The vast majority of saltwater aquarium hobbyists choose to keep fish and invertebrates that were collected on and around tropical coral reefs. Thus, if they want to keep their marine livestock alive and thriving, it’s essential that they maintain tropical temperatures in their tanks. The good news is, owing to the ready availability of high-quality, affordable aquarium heaters and thermometers, maintaining the right water temperature is a snap.
What’s the correct range?
Opinions vary when it comes to the ideal water temperature for a saltwater aquarium. Here at Saltwater Smarts, we recommend a temperature in the range of 76 to 80 degrees Fahrenheit. The exact value you settle upon within that range isn’t critical, but it is very important to keep it stable, as sudden, pronounced temperature fluctuations are extremely stressful to reef organisms.

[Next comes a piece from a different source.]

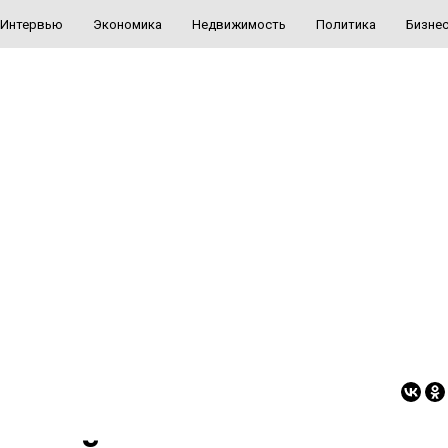
Интервью
Экономика
Недвижимость
Политика
Бизне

The right tools for temperature maintenance
The heat-control workhorse of the saltwater-aquarium world is the submersible heater. We suggest choosing a model that is fully submersible versus the style designed to hang on the rim of the tank. Submersible heaters (we use EHEIM Jager models) give you much more flexibility when it comes to placement because they can be positioned in virtually any orientation. Be sure whatever model you choose is both easy to read and simple to adjust.
For the sake of aesthetics, you can creatively conceal your heater in the display tank, for example behind live rock, or you can leave it out of the display tank altogether and put it down in your sump instead.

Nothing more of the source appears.